Plus d’une occurrence, cette semaine, m’a confrontée à une nouvelle réalité du marché du travail et du bien-être : le coaching, nouveau créneau tendance visant à sortir le meilleur de chacun. Le meilleur de chacun étant, dans bien des cas, son argent…
Puisant son fondement dans le courant occidental New Age qui accorde une importance majeure à la spiritualité, le coaching est à la mode depuis quelques années. Il a fait son apparition en Tunisie, sous des revers peu communs.
Usant de la PNL (Programmation neuro-linguistique) et de ses outils de perception de l’Autre et de soi, de nombreux mentors ont investi ce champ d’action juteux en Tunisie. Le sérieux des uns et des autres modèles présents sur la place n’est pas constant et la fiabilité de certains est mise en doute par beaucoup.

Tarak Souidene, est un de ces formateurs. D’apparence, il s’agit d’un quinquagénaire barbu, de Aguel et de jellaba vêtu, puisqu’il s’agit d’un cheikh koweïtien qui s’est fait un nom grâce à ses interventions radiophoniques et télévisées. C’est aussi un formateur spécialisé en Développement personnel et non des moindres. A en croire tout ce qui se dit sur internet, il serait l’auteur de plus de 70 ouvrages jugés par ses adeptes comme travaux de référence en matière de coaching managérial et sociétal, mais pour lesquels une plainte a été déposée contre lui pour plagiat. Tarak Souidene est aussi l’auteur d’une dizaine de vidéos intitulées « La fin de la vie » et où le cheikh évoque, dans les détails, la mort et l’au-delà, vus d’un point de vue religieux . La prochaine formation de Tarak Souidene en Tunisie se tiendra fin mars/début avril et sera consacrée aux questions suivantes : travailler son charisme, travailler son éloquence, gérer une équipe…

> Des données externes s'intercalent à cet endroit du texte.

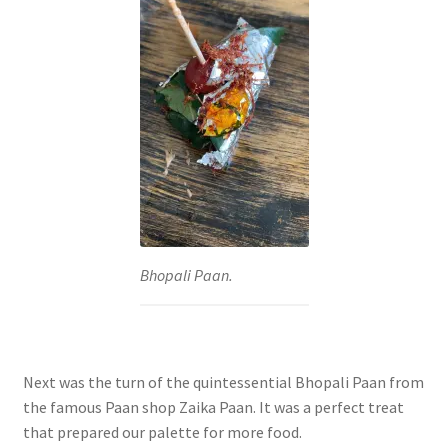
Bhopali Paan.
Next was the turn of the quintessential Bhopali Paan from
the famous Paan shop Zaika Paan. It was a perfect treat
that prepared our palette for more food.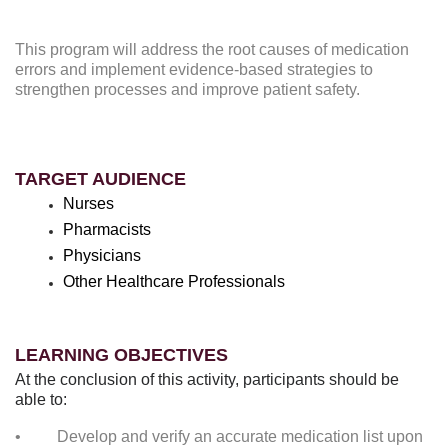
This program will address the root causes of medication
errors and implement evidence-based strategies to
strengthen processes and improve patient safety.
TARGET AUDIENCE
Nurses
Pharmacists
Physicians
Other Healthcare Professionals
LEARNING OBJECTIVES
At the conclusion of this activity, participants should be
able to:
• Develop and verify an accurate medication list upon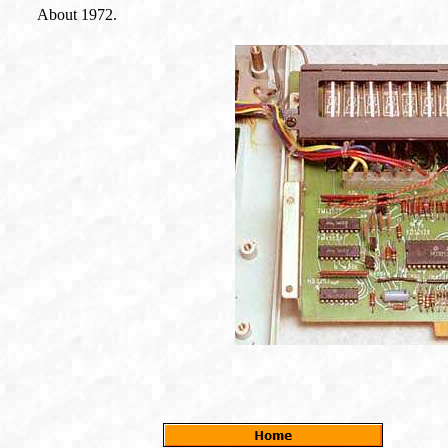
About 1972.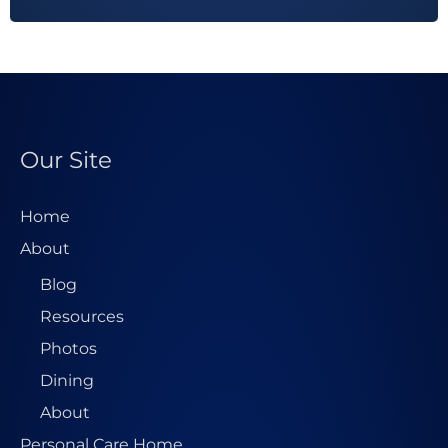
d
d
r
e
s
Our Site
s
*
Home
About
Blog
Resources
Photos
Dining
About
Personal Care Home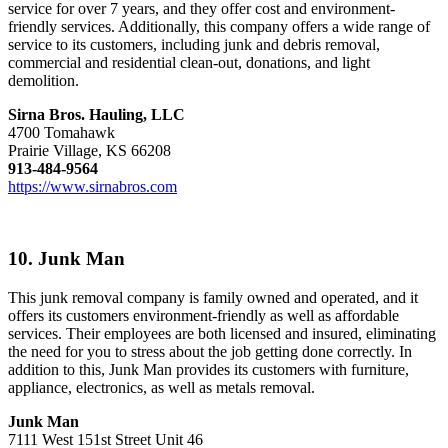
service for over 7 years, and they offer cost and environment-
friendly services. Additionally, this company offers a wide range of
service to its customers, including junk and debris removal,
commercial and residential clean-out, donations, and light
demolition.
Sirna Bros. Hauling, LLC
4700 Tomahawk
Prairie Village, KS 66208
913-484-9564
https://www.sirnabros.com
10. Junk Man
This junk removal company is family owned and operated, and it
offers its customers environment-friendly as well as affordable
services. Their employees are both licensed and insured, eliminating
the need for you to stress about the job getting done correctly. In
addition to this, Junk Man provides its customers with furniture,
appliance, electronics, as well as metals removal.
Junk Man
7111 West 151st Street Unit 46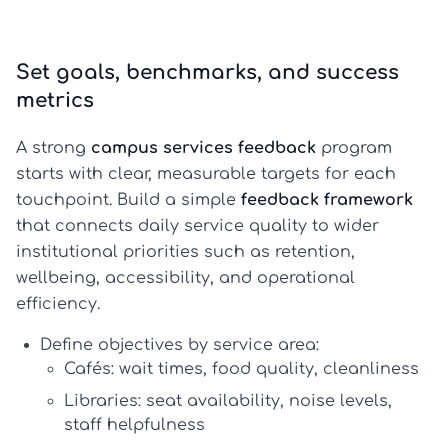
Set goals, benchmarks, and success
metrics
A strong
campus services feedback
program
starts with clear, measurable targets for each
touchpoint. Build a simple
feedback framework
that connects daily service quality to wider
institutional priorities such as retention,
wellbeing, accessibility, and operational
efficiency.
Define objectives by service area:
Cafés: wait times, food quality, cleanliness
Libraries: seat availability, noise levels,
staff helpfulness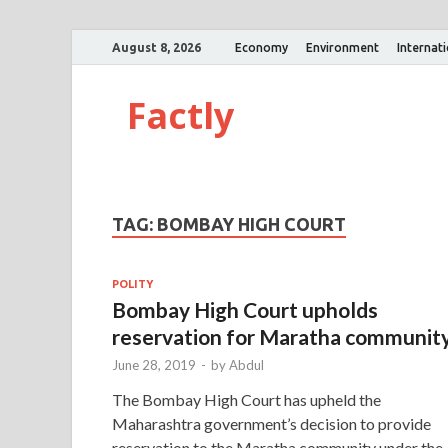
August 8, 2026
Economy
Environment
Internat
Factly
TAG:
BOMBAY HIGH COURT
POLITY
Bombay High Court upholds
reservation for Maratha communit
June 28, 2019
-
by
Abdul
The Bombay High Court has upheld the
Maharashtra government’s decision to provide
reservation to the Maratha community under the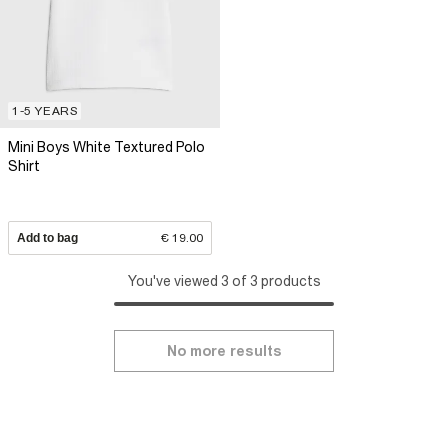
1-5 YEARS
Mini Boys White Textured Polo
Shirt
Add to bag
€ 19.00
You've viewed 3 of 3 products
No more results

Lors de ces séances octroyées pour un montant avoisinant les 600 dinars, l’ombre religieuse est à peine perceptible, mais rôde tout de même sur le discours employé. Un discours pragmatique et bien étudié mais dans lequel sont insérés des hadith du prophète et quelques versets coraniques.
En Tunisie, c’est le centre canadien de développement personnel qui organise les formations de Tarak Souidene et d’autres intervenants dont l’égyptien Mostafa Aboussoud.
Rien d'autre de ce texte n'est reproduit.